### Brief
Find, in the records below, the line that contains "Chemia do mycia mebli i tworzyw" and the line that contains "#UnMundoDeGente La nueva campañ". Copy those two lines and everything between them exactly, but not the pictures.

### Exercise material
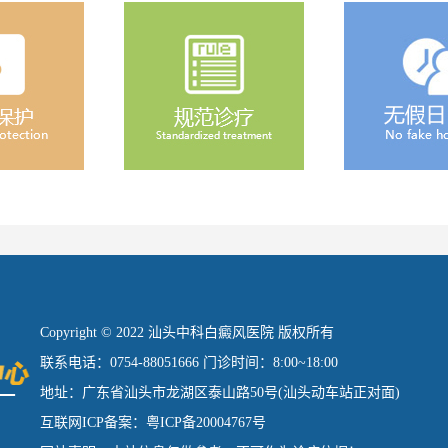
Copyright © 2022 汕头中科白癜风医院 版权所有
联系电话：0754-88051666 门诊时间：8:00~18:00
地址：广东省汕头市龙湖区泰山路50号(汕头动车站正对面)
互联网ICP备案：粤ICP备20004767号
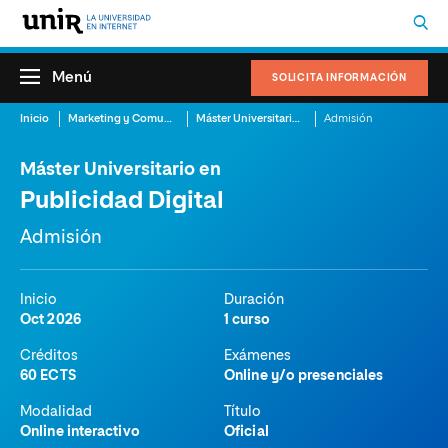
Menú
SOLICITA INFORMACIÓN
Inicio
Marketing y Comunicación
Máster Universitario en Publicidad Digital
Admisión
Máster Universitario en
Publicidad Digital
Admisión
Inicio
Duración
Oct 2026
1 curso
Créditos
Exámenes
60 ECTS
Online y/o presenciales
Modalidad
Título
Online interactivo
Oficial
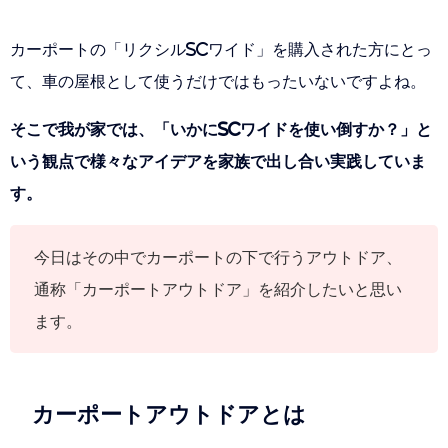
カーポートの「リクシルSCワイド」を購入された方にとっ
て、車の屋根として使うだけではもったいないですよね。
そこで我が家では、「いかにSCワイドを使い倒すか？」と
いう観点で様々なアイデアを家族で出し合い実践していま
す。
今日はその中でカーポートの下で行うアウトドア、
通称「カーポートアウトドア」を紹介したいと思い
ます。
カーポートアウトドアとは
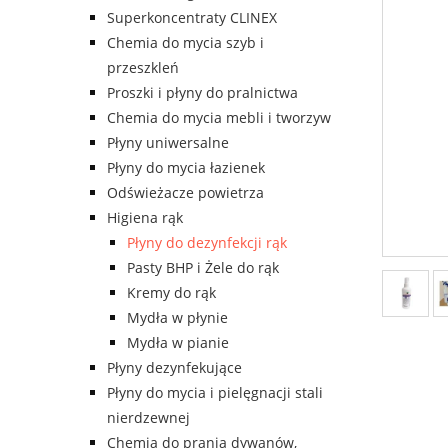
Superkoncentraty CLINEX
Chemia do mycia szyb i
przeszkleń
Proszki i płyny do pralnictwa
Chemia do mycia mebli i tworzyw
Płyny uniwersalne
Płyny do mycia łazienek
Odświeżacze powietrza
Higiena rąk
Płyny do dezynfekcji rąk
Pasty BHP i Żele do rąk
Kremy do rąk
Mydła w płynie
Mydła w pianie
Płyny dezynfekujące
Płyny do mycia i pielęgnacji stali
nierdzewnej
Chemia do prania dywanów,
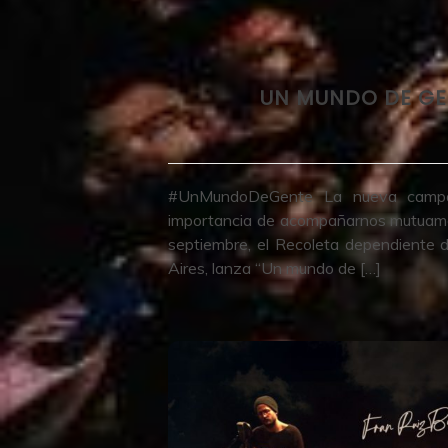
UN MUNDO DE GEN
#UnMundoDeGente La nueva campañ
importancia de acompañarnos mutuament
septiembre, el Recoleta dependiente d
Aires, lanza “Un mundo de […]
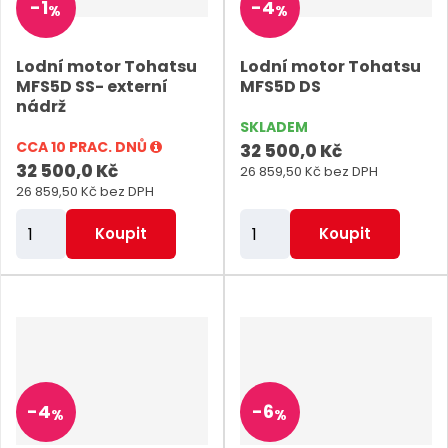
-
1
-
4
%
%
č
č
e
e
Lodní motor Tohatsu
Lodní motor Tohatsu
t
t
MFS5D SS- externí
MFS5D DS
nádrž
SKLADEM
CCA 10 PRAC. DNŮ
32 500,0 Kč
32 500,0 Kč
26 859,50 Kč bez DPH
26 859,50 Kč bez DPH
Z
Z
Koupit
Koupit
m
m
ě
ě
n
n
i
i
t
t
p
p
-
4
-
6
%
%
o
o
č
č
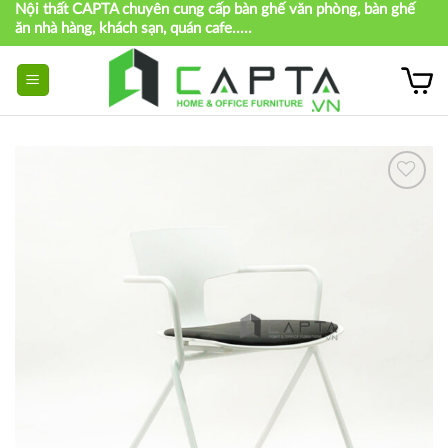
Nội thất CAPTA chuyên cung cấp bàn ghế văn phòng, bàn ghế
Skip
ăn nhà hàng, khách sạn, quán cafe.....
to
content
Thích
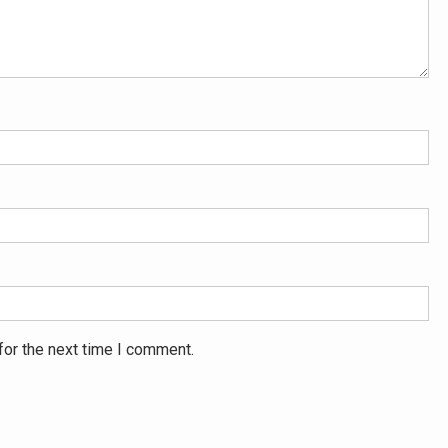
for the next time I comment.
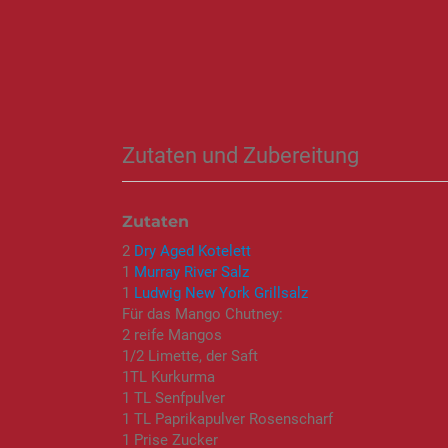
Zutaten und Zubereitung
Zutaten
2
Dry Aged Kotelett
1
Murray River Salz
1
Ludwig New York Grillsalz
Für das Mango Chutney:
2 reife Mangos
1/2 Limette, der Saft
1TL Kurkurma
1 TL Senfpulver
1 TL Paprikapulver Rosenscharf
1 Prise Zucker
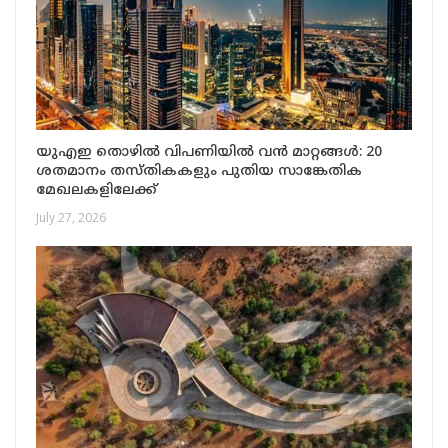
യുഎഇ തൊഴിൽ വിപണിയിൽ വൻ മാറ്റങ്ങൾ: 20
ശതമാനം തസ്തികകളും പുതിയ സാങ്കേതിക
മേഖലകളിലേക്ക്
July 27, 2026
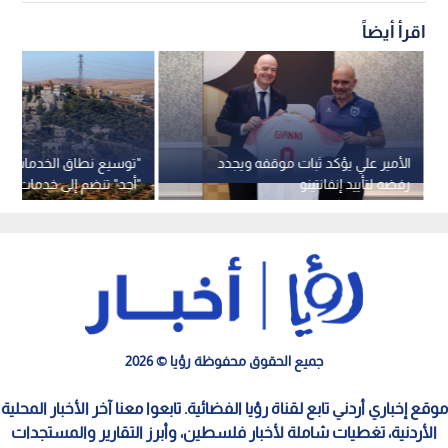
اقرأ أيضاً
الأمير علي يؤكد ثبات موقفه ويجدد
"توسيع نطاق الخدمات"..
رفضه لتأييد إنفانتينو
"أحد" تنضم إلى خدمات شر
عمان"
جميع الحقوق محفوظة رؤيا © 2026
موقع إخباري أردني تابع لقناة رؤيا الفضائية. تابعوا معنا آخر الأخبار المحلية
الأردنية، تغطيات شاملة لأخبار فلسطين، وأبرز التقارير والمستجدات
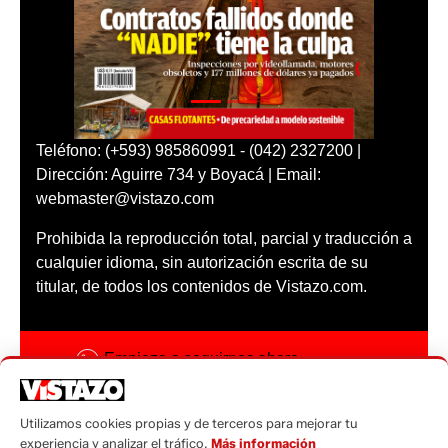
Teléfono: (+593) 985860991 - (042) 2327200 |
Dirección: Aguirre 734 y Boyacá | Email:
webmaster@vistazo.com
Prohibida la reproducción total, parcial y traducción a
cualquier idioma, sin autorización escrita de su
titular, de todos los contenidos de Vistazo.com.
Empieza a seguirnos ahora
Activar notificaciones
Utilizamos cookies propias y de terceros para mejorar tu
Código ética
experiencia y analizar el tráfico.
Más información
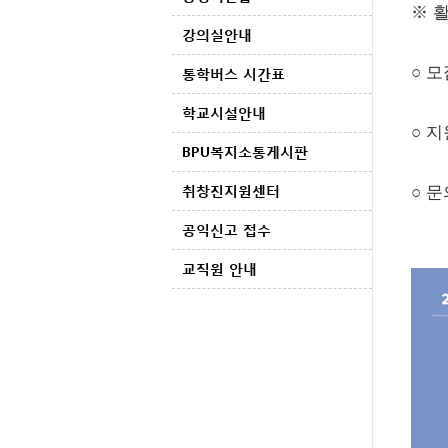
※ 
강의실안내
○ 모
통학버스 시간표
학교시설안내
○ 지
BPU복지소통게시판
취창진지원센터
○ 문
공익신고 접수
교직원 안내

### Written reply
Chemia do mycia mebli i tworzyw
Płyny uniwersalne
Płyny do mycia łazienek
Odświeżacze powietrza
Higiena rąk
Płyny do dezynfekcji rąk
Pasty BHP i Żele do rąk
Kremy do rąk
Mydła w płynie
Mydła w pianie
Płyny dezynfekujące
Płyny do mycia i pielęgnacji stali
nierdzewnej
Chemia do prania dywanów,
UN MUNDO DE GEN
#UnMundoDeGente La nueva campañ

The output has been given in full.